For a typical indie app with 5,000 monthly active users generating 50 events per session — roughly 5–10M events/month — you stay on Mixpanel’s free tier but you’re a moderate growth month away from paying. On self-hosted Aptabase: $6/mo regardless of volume. If you’re already paying $28–$50/mo for Mixpanel or Amplitude, self-hosting Aptabase saves $265–$530/year and puts you in full control of the data [5].
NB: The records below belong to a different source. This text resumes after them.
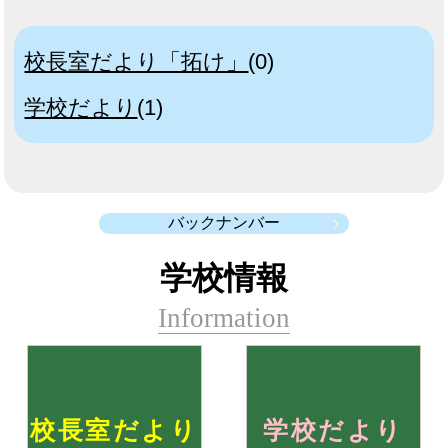
校長室だより「拓け」
(0)
学校だより
(1)
バックナンバー
学校情報
Information
校長室だより
学校だより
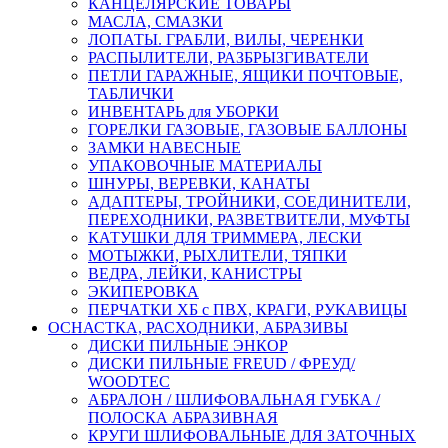
КАНЦЕЛЯРСКИЕ ТОВАРЫ
МАСЛА, СМАЗКИ
ЛОПАТЫ. ГРАБЛИ, ВИЛЫ, ЧЕРЕНКИ
РАСПЫЛИТЕЛИ, РАЗБРЫЗГИВАТЕЛИ
ПЕТЛИ ГАРАЖНЫЕ, ЯЩИКИ ПОЧТОВЫЕ,
ТАБЛИЧКИ
ИНВЕНТАРЬ для УБОРКИ
ГОРЕЛКИ ГАЗОВЫЕ, ГАЗОВЫЕ БАЛЛОНЫ
ЗАМКИ НАВЕСНЫЕ
УПАКОВОЧНЫЕ МАТЕРИАЛЫ
ШНУРЫ, ВЕРЕВКИ, КАНАТЫ
АДАПТЕРЫ, ТРОЙНИКИ, СОЕДИНИТЕЛИ,
ПЕРЕХОДНИКИ, РАЗВЕТВИТЕЛИ, МУФТЫ
КАТУШКИ ДЛЯ ТРИММЕРА, ЛЕСКИ
МОТЫЖКИ, РЫХЛИТЕЛИ, ТЯПКИ
ВЕДРА, ЛЕЙКИ, КАНИСТРЫ
ЭКИПЕРОВКА
ПЕРЧАТКИ ХБ с ПВХ, КРАГИ, РУКАВИЦЫ
ОСНАСТКА, РАСХОДНИКИ, АБРАЗИВЫ
ДИСКИ ПИЛЬНЫЕ ЭНКОР
ДИСКИ ПИЛЬНЫЕ FREUD / ФРЕУД/
WOODTEC
АБРАЛОН / ШЛИФОВАЛЬНАЯ ГУБКА /
ПОЛОСКА АБРАЗИВНАЯ
КРУГИ ШЛИФОВАЛЬНЫЕ ДЛЯ ЗАТОЧНЫХ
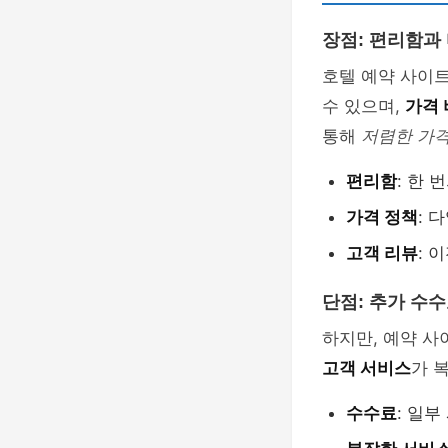
장점: 편리함과
호텔 예약 사이
수 있으며,
가격
통해
저렴한 가
편리함
: 한
가격 정책
: 
고객 리뷰
: 
단점: 추가 수
하지만, 예약 
고객 서비스
가 
수수료
: 일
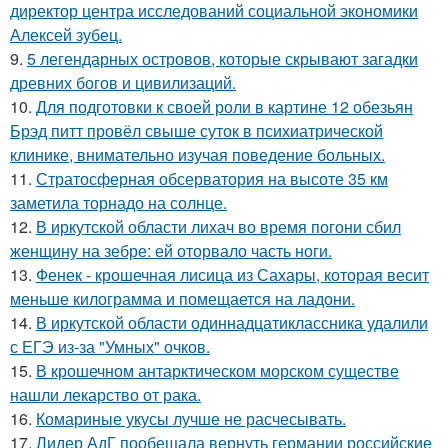
директор центра исследований социальной экономики
Алексей зубец.
9.
5 легендарных островов, которые скрывают загадки
древних богов и цивилизаций.
10.
Для подготовки к своей роли в картине 12 обезьян
Брэд питт провёл свыше суток в психиатрической
клинике, внимательно изучая поведение больных.
11.
Стратосферная обсерватория на высоте 35 км
заметила торнадо на солнце.
12.
В иркутской области лихач во время погони сбил
женщину на зебре: ей оторвало часть ноги.
13.
Фенек - крошечная лисица из Сахары, которая весит
меньше килограмма и помещается на ладони.
14.
В иркутской области одиннадцатиклассника удалили
с ЕГЭ из-за "Умных" очков.
15.
В крошечном антарктическом морском существе
нашли лекарство от рака.
16.
Комариные укусы лучше не расчесывать.
17.
Лидер АдГ пообещала вернуть германии российские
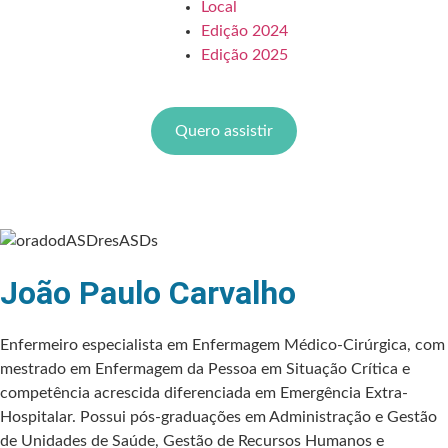
Local
Edição 2024
Edição 2025
Quero expôr
Quero assistir
João Paulo Carvalho
Enfermeiro especialista em Enfermagem Médico-Cirúrgica, com
mestrado em Enfermagem da Pessoa em Situação Crítica e
competência acrescida diferenciada em Emergência Extra-
Hospitalar. Possui pós-graduações em Administração e Gestão
de Unidades de Saúde, Gestão de Recursos Humanos e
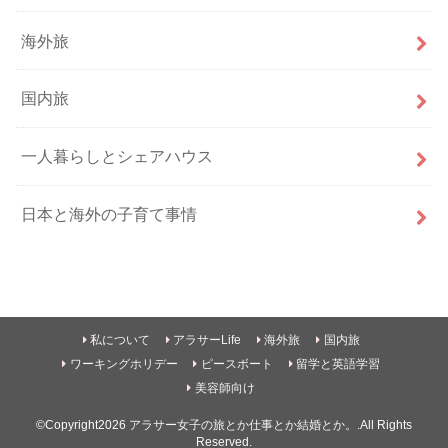
海外旅
国内旅
一人暮らしとシェアハウス
日本と海外の子育て事情
私について
アラサーLife
海外旅
国内旅
ワーキングホリデー
ピースボート
留学と英語学習
美容師向け
©Copyright2026
アラサー女子の旅とか仕事とか結婚とか。
.All Rights
Reserved.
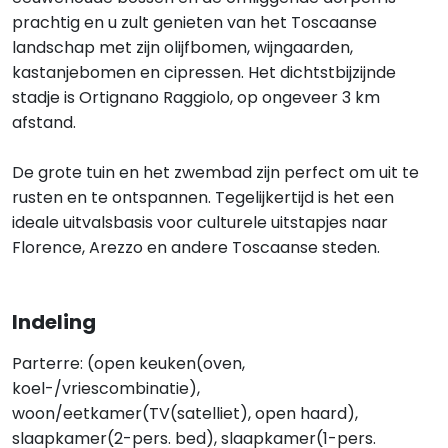
prachtig en u zult genieten van het Toscaanse
landschap met zijn olijfbomen, wijngaarden,
kastanjebomen en cipressen. Het dichtstbijzijnde
stadje is Ortignano Raggiolo, op ongeveer 3 km
afstand.
De grote tuin en het zwembad zijn perfect om uit te
rusten en te ontspannen. Tegelijkertijd is het een
ideale uitvalsbasis voor culturele uitstapjes naar
Florence, Arezzo en andere Toscaanse steden.
Indeling
Parterre: (open keuken(oven,
koel-/vriescombinatie),
woon/eetkamer(TV(satelliet), open haard),
slaapkamer(2-pers. bed), slaapkamer(1-pers.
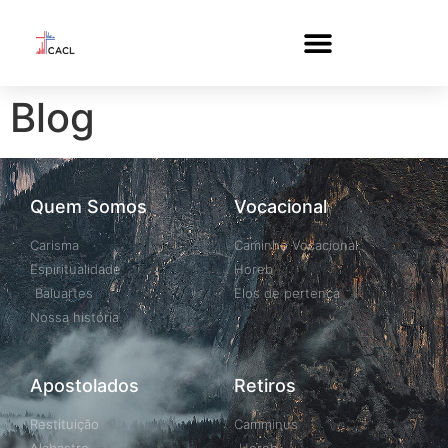
Blog
Quem Somos
Vocacional
Carisma
Caminho Vocacional
Espiritualidade
Horeb
Baluartes
Elos de pertença
Nossa história
Apostolados
Retiros
Restituição
Camminus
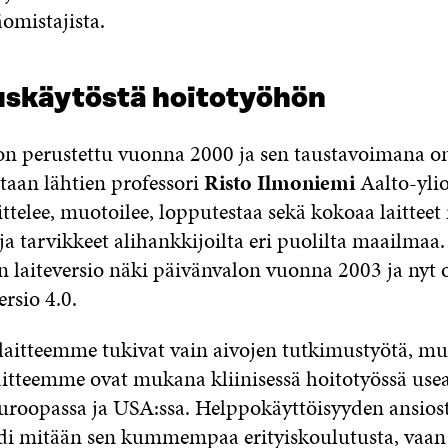
äomistajista.
uskäytöstä hoitotyöhön
n perustettu vuonna 2000 ja sen taustavoimana o
taan lähtien professori
Risto Ilmoniemi
Aalto-ylio
ttelee, muotoilee, lopputestaa sekä kokoaa laitteet 
ja tarvikkeet alihankkijoilta eri puolilta maailmaa.
laiteversio näki päivänvalon vuonna 2003 ja nyt 
ersio 4.0.
laitteemme tukivat vain aivojen tutkimustyötä, mu
laitteemme ovat mukana kliinisessä hoitotyössä use
Euroopassa ja USA:ssa. Helppokäyttöisyyden ansiost
adi mitään sen kummempaa erityiskoulutusta, vaan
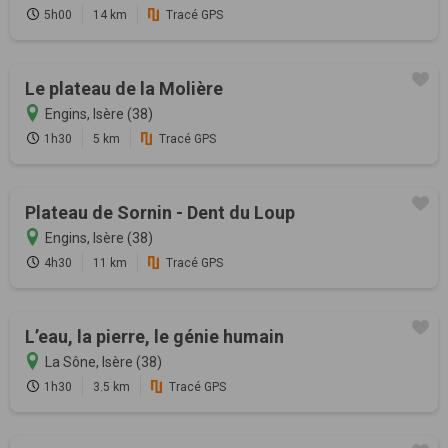
5h00
14 km
Tracé GPS
Le plateau de la Molière
Engins, Isère (38)
1h30
5 km
Tracé GPS
Plateau de Sornin - Dent du Loup
Engins, Isère (38)
4h30
11 km
Tracé GPS
L’eau, la pierre, le génie humain
La Sône, Isère (38)
1h30
3.5 km
Tracé GPS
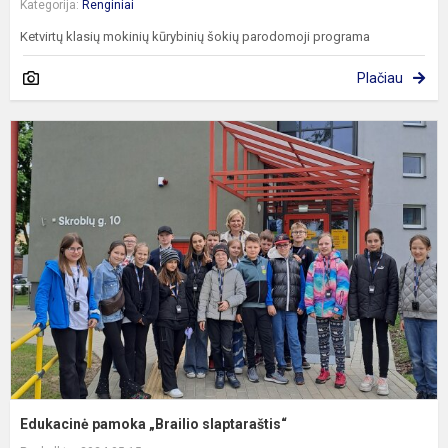
Kategorija:
Renginiai
Ketvirtų klasių mokinių kūrybinių šokių parodomoji programa
Plačiau
E
p
„
s
Edukacinė pamoka „Brailio slaptaraštis“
The AGPL-3.0 license is worth flagging: if you modify Aptabase and deploy it as a service, you must open-source your modifications. For typical self-hosting (running it for your own apps), this doesn’t affect you. If you plan to build a commercial product on top of Aptabase’s codebase, consult the license [README].


Deployment reality check

The self-hosting guide lives at a separate repository (github.com/aptabase/self-hosting), which is either a clean separation or a minor friction depending on your preference. The primary deployment path is Docker Compose [README].

What you actually need:

  • A Linux VPS with 1–2GB RAM (Aptabase is a lightweight C# + TypeScript stack)
  • Docker and docker-compose
  • A domain and reverse proxy if you want HTTPS
  • Basic comfort with the command line

What can go sideways:

  • The project has 1,663 stars and 122 forks — small by open-source standards. This is not a project with a large community solving every deployment edge case on forums. If you hit an unusual setup issue, you’re more likely writing a GitHub issue than searching Stack Overflow [README].
  • AGPL-3.0 means you must share modifications if you run a service. Most self-hosters won’t hit this, but it’s a different license model than the MIT-licensed alternatives [README].
  • The feature set is intentionally minimal. If you deploy this expecting Mixpanel’s depth, you’ll be disappointed fast [3][5].
  • The Geekflare review [3] notes Aptabase lacks some features found in more established tools like Umami — no UTM parameter tracking or Google Analytics import mentioned in the comparison context, though these may be less relevant for app vs. website analytics.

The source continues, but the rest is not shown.